What is expected -
If a record below holds a picture, leave the picture out and copy the rest exactly.

Supplied material -
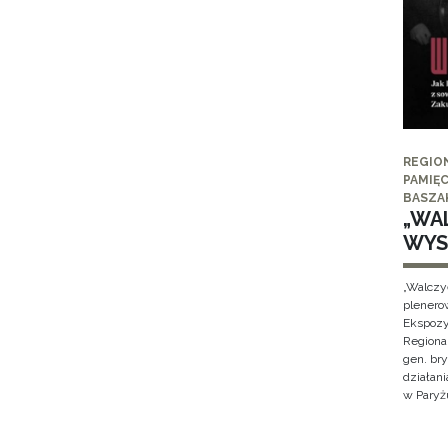
REGIO
PAMIĘC
BASZA
„WAL
WYS
„Walczy
plenero
Ekspozy
Regiona
gen. br
działan
w Paryżu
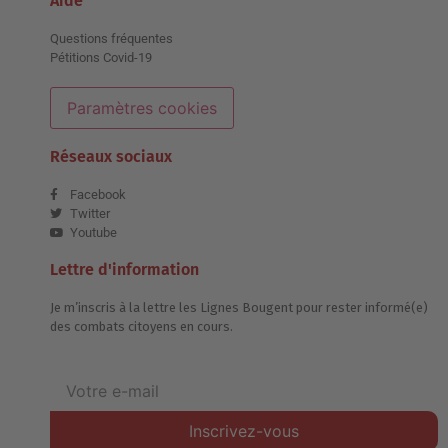
Aide
Questions fréquentes
Pétitions Covid-19
Paramètres cookies
Réseaux sociaux
Facebook
Twitter
Youtube
Lettre d'information
Je m’inscris à la lettre les Lignes Bougent pour rester informé(e)
des combats citoyens en cours.
Inscrivez-vous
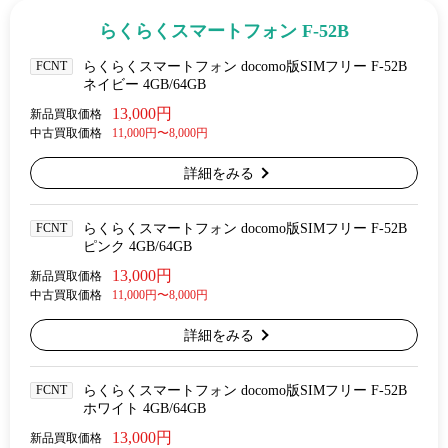
らくらくスマートフォン F-52B
FCNT
らくらくスマートフォン docomo版SIMフリー F-52B
ネイビー 4GB/64GB
13,000円
新品買取価格
中古買取価格
11,000円〜8,000円
詳細をみる
FCNT
らくらくスマートフォン docomo版SIMフリー F-52B
ピンク 4GB/64GB
13,000円
新品買取価格
中古買取価格
11,000円〜8,000円
詳細をみる
FCNT
らくらくスマートフォン docomo版SIMフリー F-52B
ホワイト 4GB/64GB
13,000円
新品買取価格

Written response -
REGIO
PAMIĘC
BASZA
„WAL
WYS
„Walczy
plenero
Ekspozy
Regiona
gen. br
działan
w Paryżu
Aide
Questions fréquentes
Pétitions Covid-19
Paramètres cookies
Réseaux sociaux
Facebook
Twitter
Youtube
Lettre d'information
Je m’inscris à la lettre les Lignes Bougent pour rester informé(e)
des combats citoyens en cours.
Inscrivez-vous
らくらくスマートフォン F-52B
FCNT
らくらくスマートフォン docomo版SIMフリー F-52B
ネイビー 4GB/64GB
13,000円
新品買取価格
中古買取価格
11,000円〜8,000円
詳細をみる
FCNT
らくらくスマートフォン docomo版SIMフリー F-52B
ピンク 4GB/64GB
13,000円
新品買取価格
中古買取価格
11,000円〜8,000円
詳細をみる
FCNT
らくらくスマートフォン docomo版SIMフリー F-52B
ホワイト 4GB/64GB
13,000円
新品買取価格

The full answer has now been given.